Which is better for nesting material hay or straw?


----------



## Crazy Pete (Nov 13, 2008)

I wouldn't use either they hold moisture, I use pine needles.
Dave


----------



## tjc1 (Aug 22, 2012)

pine needles are great. Also tobacco stems. Some of my rollers absolutely love the stems and they are a bug deterrent.


----------



## outcold00 (Aug 6, 2007)

My options are hay or straw. So, which ones would you use and why?


----------



## tjc1 (Aug 22, 2012)

I am not sure but isnt straw clean as hay has seeds in it and then more likely to have bugs and vermin. Just a shot in the dark on that


----------



## spirit wings (Mar 29, 2008)

I would use clean horse hay or hay for rabbits, it should be sweet smelling and clean of dust. straw is hollow inside and have heard it can harbor pests and hold moisture inside it and have fugal issues. mine seem to like my horse hay and have used it without problemos for a few years.


----------



## NZ Pigeon (Nov 12, 2011)

I have used both with no issues, Get good quality hay and straw and aslong as your lofts are dry they will work fine.
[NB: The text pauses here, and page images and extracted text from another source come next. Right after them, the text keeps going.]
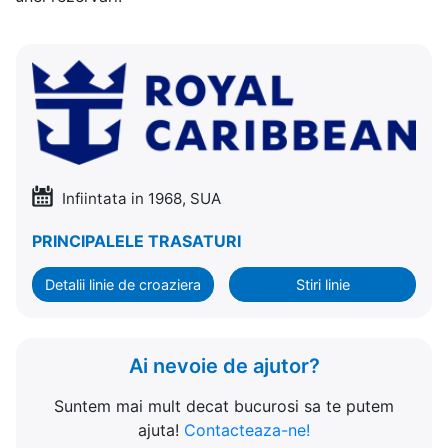
Infiintata in 1968, SUA
PRINCIPALELE TRASATURI
Detalii linie de croaziera
Stiri linie
Ai nevoie de ajutor?
Suntem mai mult decat bucurosi sa te putem
ajuta!
Contacteaza-ne!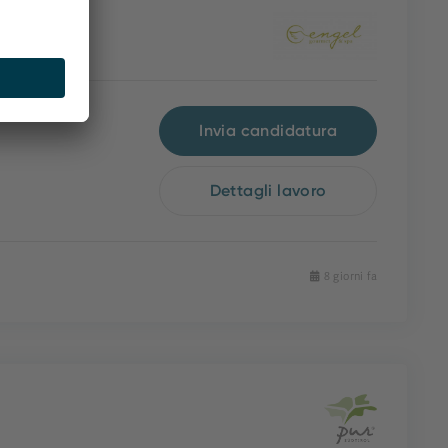
Invia candidatura
Dettagli lavoro
8 giorni fa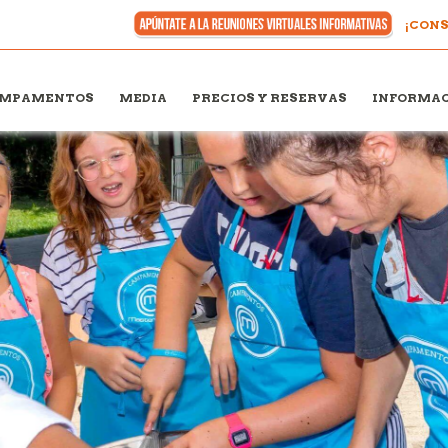
¡CONS
MPAMENTOS
MEDIA
PRECIOS Y RESERVAS
INFORMAC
Is there no possible way you can get pine needles as they are by far the best, Its what I use now.


----------



## GrizzleMan (Jan 17, 2013)

*I use hay right now and I do like it but I notice its wet in the middle.... I will try pine needles next year and leave the nest material on the ground. This winter I put the hay in the nest boxes to keep it warmer. Its also been a cold week here in Ontario Canada and I have a heater in there and the birds seem to love it. *


----------



## nancybird (Jan 30, 2011)

Pine needles are great.


----------



## swagg (Feb 13, 2011)

Either one will work just fine if they are of good quality. you could always do what i did. give them all three and let them choose. i figure they are sitting on the nest, let em build it how they want  keep your loft clean and dry and you wont have any problems. use paper nest bowls and throw the whole deal away when it starts getting dirty


----------



## NZ Pigeon (Nov 12, 2011)

I have also found the sticks of birch trees to be good.


----------



## Jason Heidlauf (Apr 2, 2012)

if that's your only choice i would use the strew it's most likely dryer and wont mold a fast .


----------